Anthony Joshua has dismissed any suggestions that he will retire from boxing win or lose after his rematch with Andy Ruiz Jr on Saturday, insisting he has not yet reached the end of the 15-year “sentence” he gave himself when first taking up the sport.
Joshua, 30, will earn the biggest purse of his career, rumoured to be around $50 million, despite being the challenge when he takes on Ruiz in Diriyah, Saudi Arabia, on Saturday.
But Joshua said that he gave himself 15 years to dedicate himself to the sport when he first walked into a boxing gym in 2008 wearing an electronic tag.
Joshua was facing criminal charges, which would have likely seen him facing a prison sentence. But when he was acquitted, he decided to change his life.

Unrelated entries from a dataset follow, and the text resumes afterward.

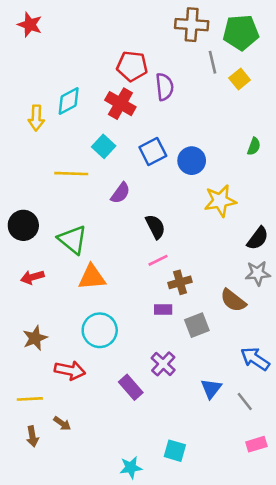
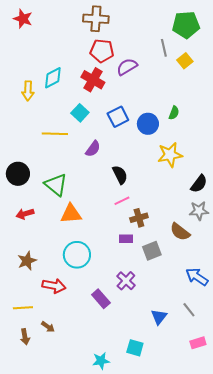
brown cross: (192, 25) -> (96, 19), moved
purple semicircle: (164, 87) -> (127, 67), turned -115
green semicircle: (254, 146) -> (174, 113), moved
blue triangle: (211, 389) -> (159, 317), moved

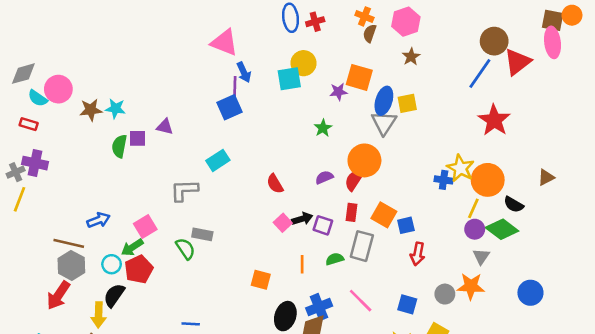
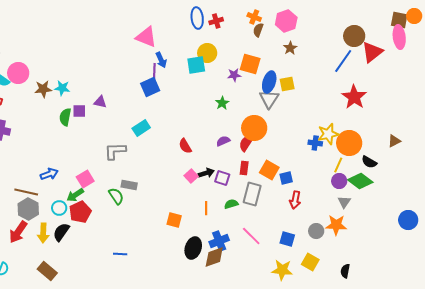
yellow star: (460, 168) -> (328, 134), turned 30
blue circle: (530, 293) -> (408, 220), moved
yellow arrow: (99, 315) -> (43, 233), moved

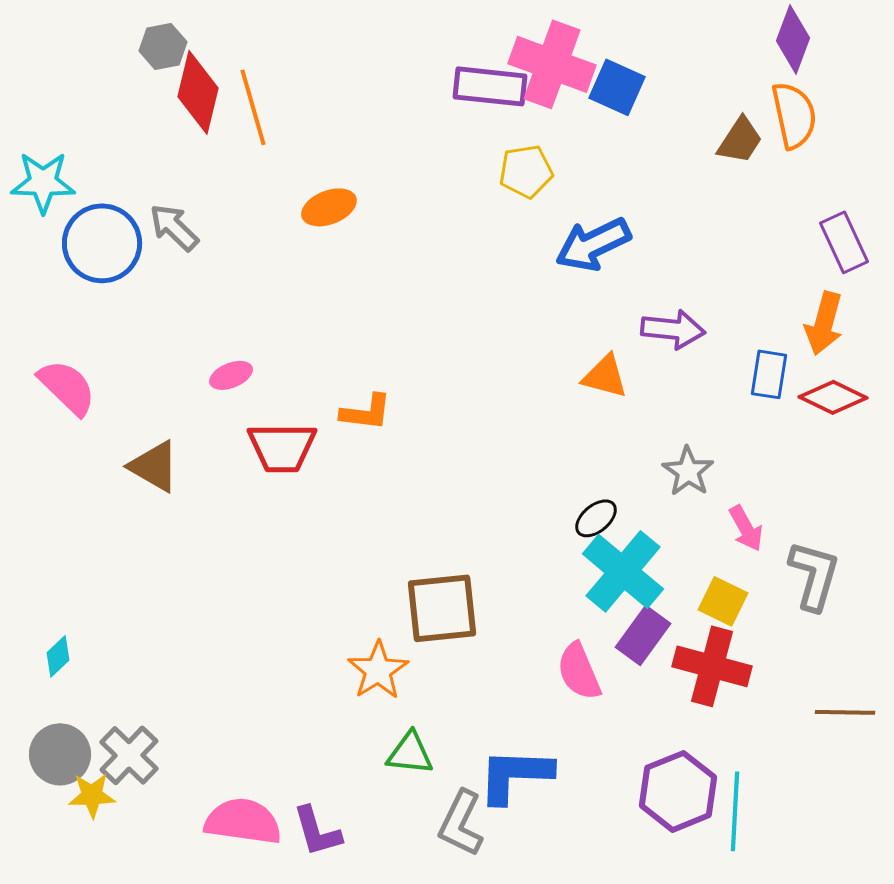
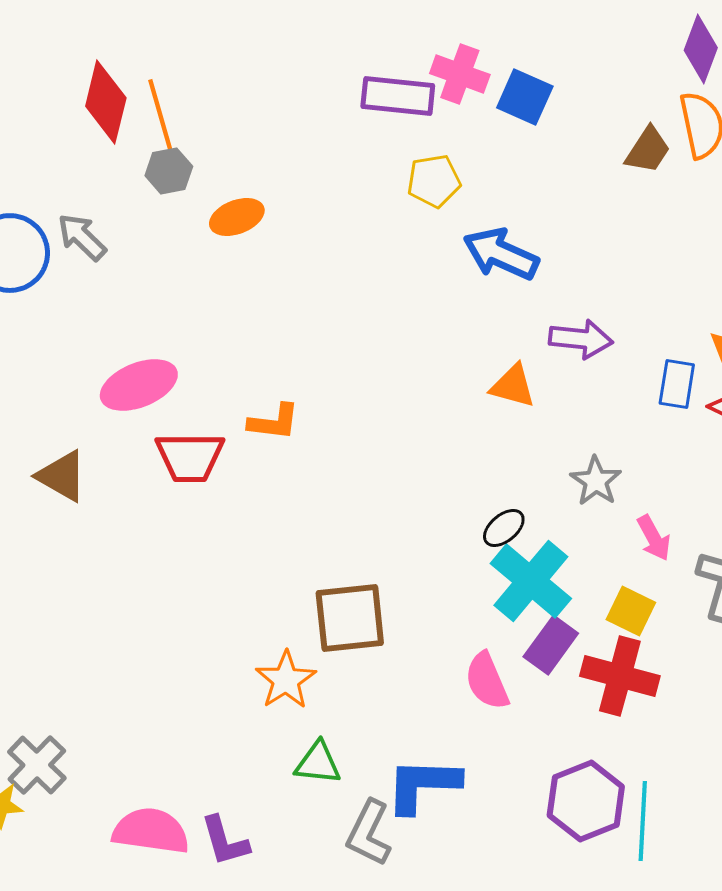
gray hexagon: (163, 46) -> (169, 171), moved
pink cross: (552, 64) -> (460, 74), size x0.7
blue arrow: (593, 244) -> (501, 254), turned 50
pink ellipse: (231, 375) -> (139, 385), size x1.8

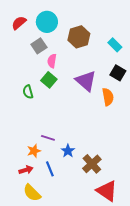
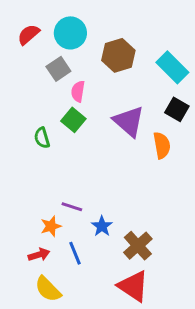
cyan rectangle: (115, 45) -> (172, 67), size x1.5
red triangle: (107, 191) -> (133, 286), moved

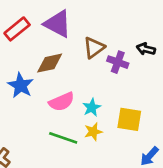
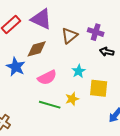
black arrow: (146, 49) -> (107, 52), moved
purple cross: (118, 62) -> (96, 32), moved
cyan star: (92, 107) -> (79, 71), moved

“I live boxing, there’s nothing else,” Joshua said. “When I had that second chance at life when I was getting in trouble, I dedicated myself. I said I was going to put myself on a 15-year prison sentence to boxing. Focus. There’s commercial and you see the fun side, but it’s focus.”
And Joshua does not see four more years as necessarily the end.

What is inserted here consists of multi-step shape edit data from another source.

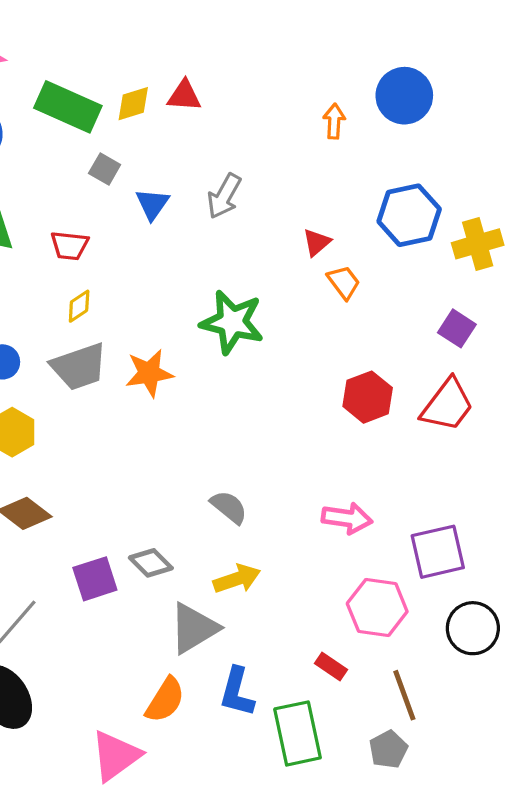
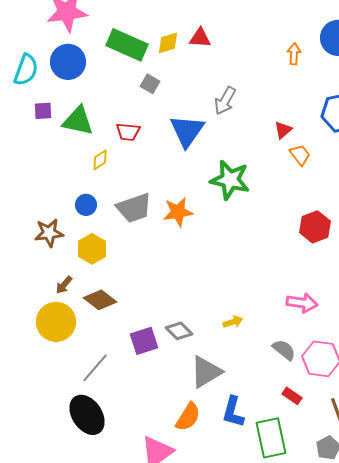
blue triangle: (152, 204) -> (187, 131), moved, size x1.6
yellow diamond: (79, 306) -> (100, 160), moved
gray semicircle: (229, 507) -> (284, 350), moved
yellow arrow: (237, 579) -> (233, 322), moved, size x0.7

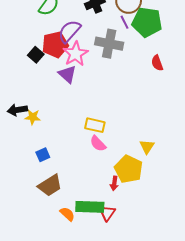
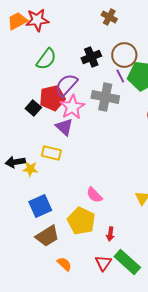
yellow rectangle: (95, 125) -> (51, 153), moved
blue square: (43, 155) -> (40, 206), size x1.6
yellow pentagon: (129, 169) -> (81, 221), moved
green rectangle: (90, 207) -> (127, 262), moved, turned 40

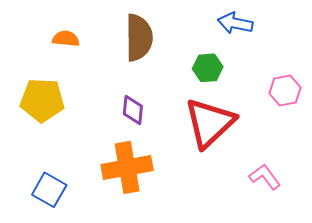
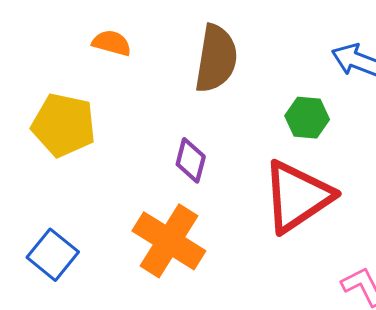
orange cross: (127, 167) -> (169, 241), turned 33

“I could go a lot longer,” he said. “It’s a mindset, a military prison mindset. Training, focus, sleep. It’s a harsh way of explaining it, but you have to have the mindset.”

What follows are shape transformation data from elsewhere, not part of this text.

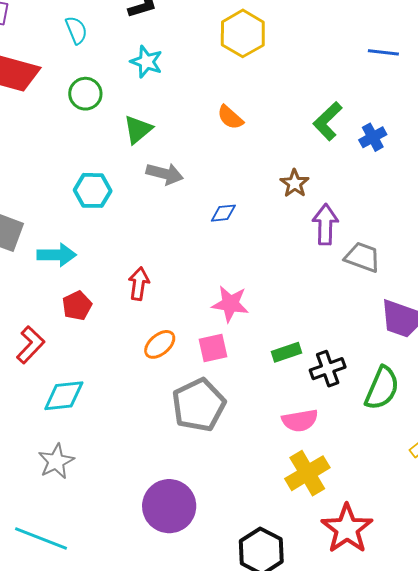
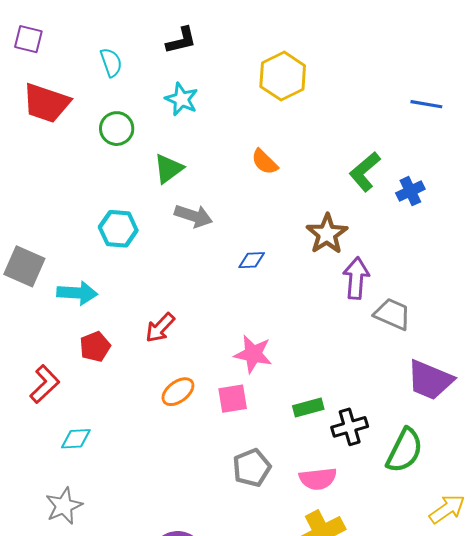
brown star: (295, 183) -> (327, 234), size x1.4
red arrow: (139, 284) -> (160, 328), turned -148
cyan diamond: (64, 396) -> (76, 439), size x0.7
gray pentagon: (199, 405) -> (252, 468), moved, size x0.7

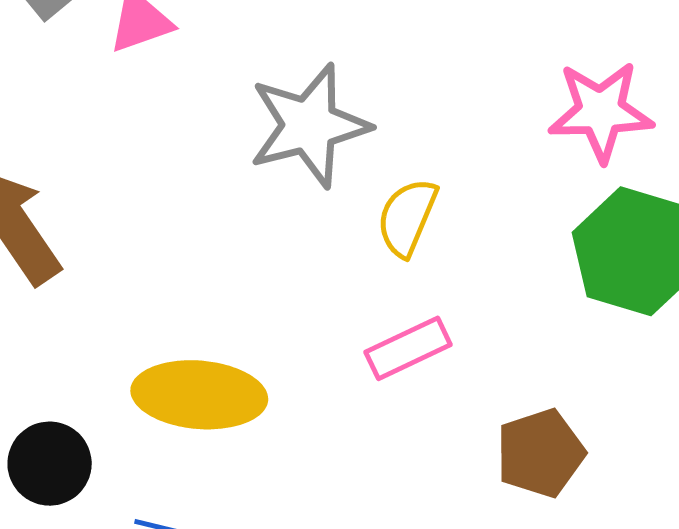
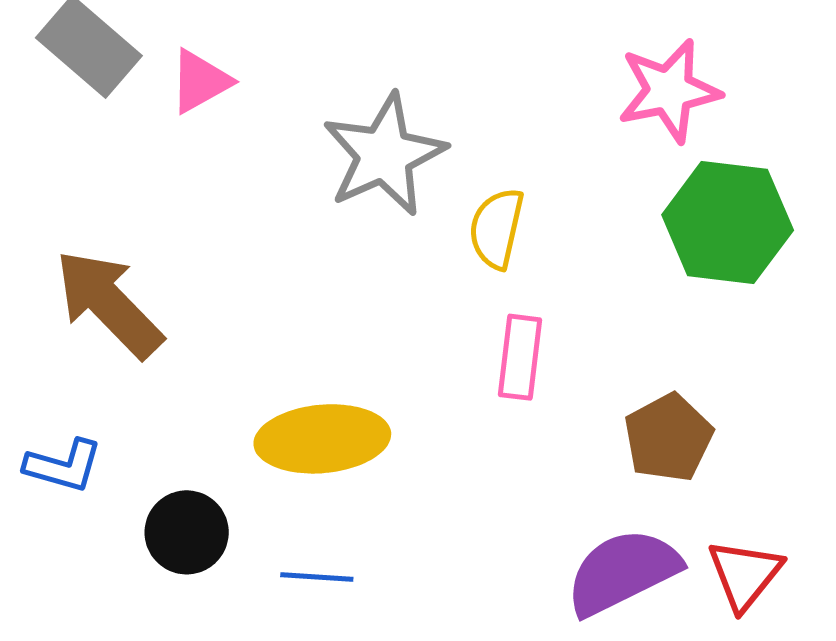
pink rectangle: (408, 348) -> (520, 357), turned -48

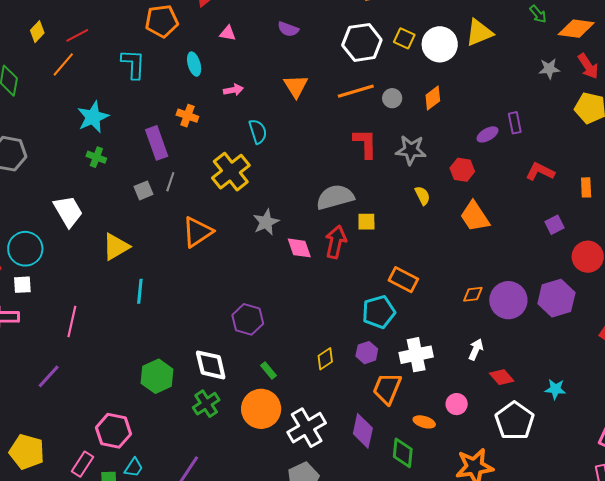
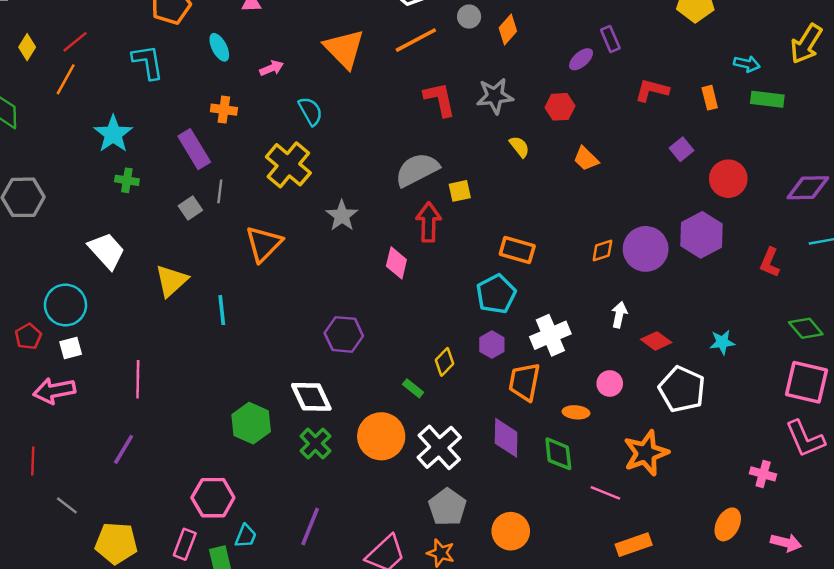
orange triangle: (296, 86) -> (344, 49), size x1.4
gray circle: (392, 98) -> (469, 17), moved
orange trapezoid: (475, 216) -> (586, 159), size x0.7
pink diamond: (299, 248) -> (396, 263), moved, turned 44
cyan line: (140, 291) -> (222, 310), moved
green rectangle: (269, 371) -> (413, 388), moved

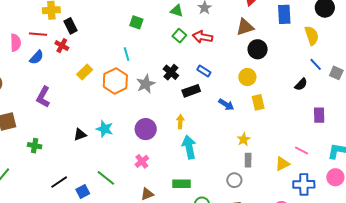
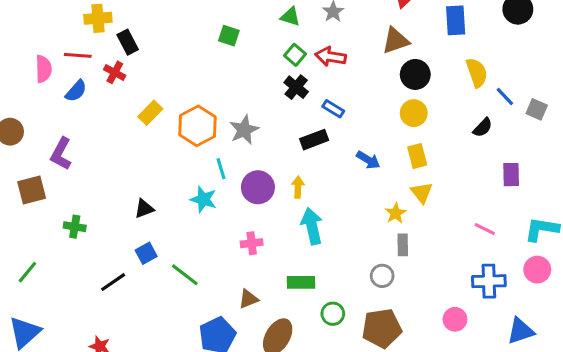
yellow semicircle: (312, 36) -> (477, 73), moved
cyan line: (127, 54) -> (221, 169), moved
black cross: (171, 72) -> (296, 87), moved
yellow circle: (247, 77) -> (414, 113), moved
purple L-shape: (43, 97) -> (61, 154), moved
cyan star: (105, 129) -> (203, 199), moved
purple circle: (146, 129) -> (258, 187), moved
pink cross: (142, 161) -> (252, 243), moved, turned 32
yellow triangle: (282, 164) -> (422, 193), moved, turned -42
blue square: (83, 191) -> (146, 253), moved

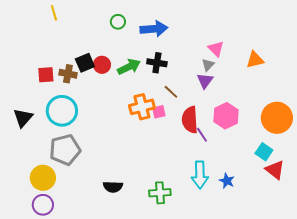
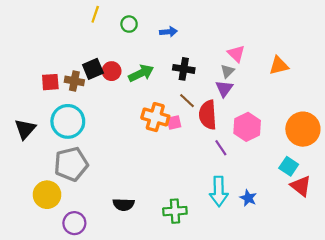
yellow line: (54, 13) -> (95, 14), moved, turned 35
blue arrow: (154, 29) -> (168, 32), size x0.6
black cross: (157, 63) -> (184, 69), moved
orange cross: (142, 107) -> (155, 117), turned 30
red semicircle: (190, 120) -> (208, 115), moved
purple circle: (43, 205) -> (74, 223), moved

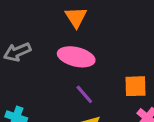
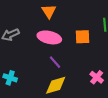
orange square: (136, 86) -> (83, 37), moved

“I never had a chance to think about what I might achieve. I got into boxing and it was just rolled out in front of me through hard work.
“I know I can fight. I’ve come into the game and got through the process of practise. I just got in and done it.”
Despite suffering his first loss to Ruiz in June, Joshua insists that he is a better fighter now than the version of himself that beat Wladimir Klitschko in 2017.
“At the Klitschko I didn’t even know what was going on,” he said. “Walking out in front of 90,000 people, let’s get it on! I’m better prepared now.
“It was 2017. It’s been two years so I’m much more prepared as an athlete but Klitschko isn’t around anymore. So we took the fight and it paid off.
“When I was younger I was hungry but stupid. Now I’m clever about being efficient. I feel like 90% of the world work hard and 10% of the world work smart. That’s why there’s that barrier. I’m trying to get on the smart side of the world.”
“You have someone like Lomachenko, who is great but then you have some fighters, like Canelo, who improves with every fight, and that is what I am.
“Look back at my career and you can see you almost never see the same fighting style in each fight. I can always change my style and am always developing. In the next fight you will probably see another version of AJ.”
He also denied that his defeat to Ruiz was a result of him living the high life.
“It is easy to say I had too many distractions, but we have been at high-level boxing for a long time,” he said.
“It isn’t easy, even when I walk out of the gym, I am not going back to sit around and have a laugh with the boys.
“If I go home at the weekends, people might assume I am out with the lads, but I still have to do my commercial work to build up the sport of boxing. It’s a lot of behind-closed-doors commitment and that is the type of pressure that comes with boxing.”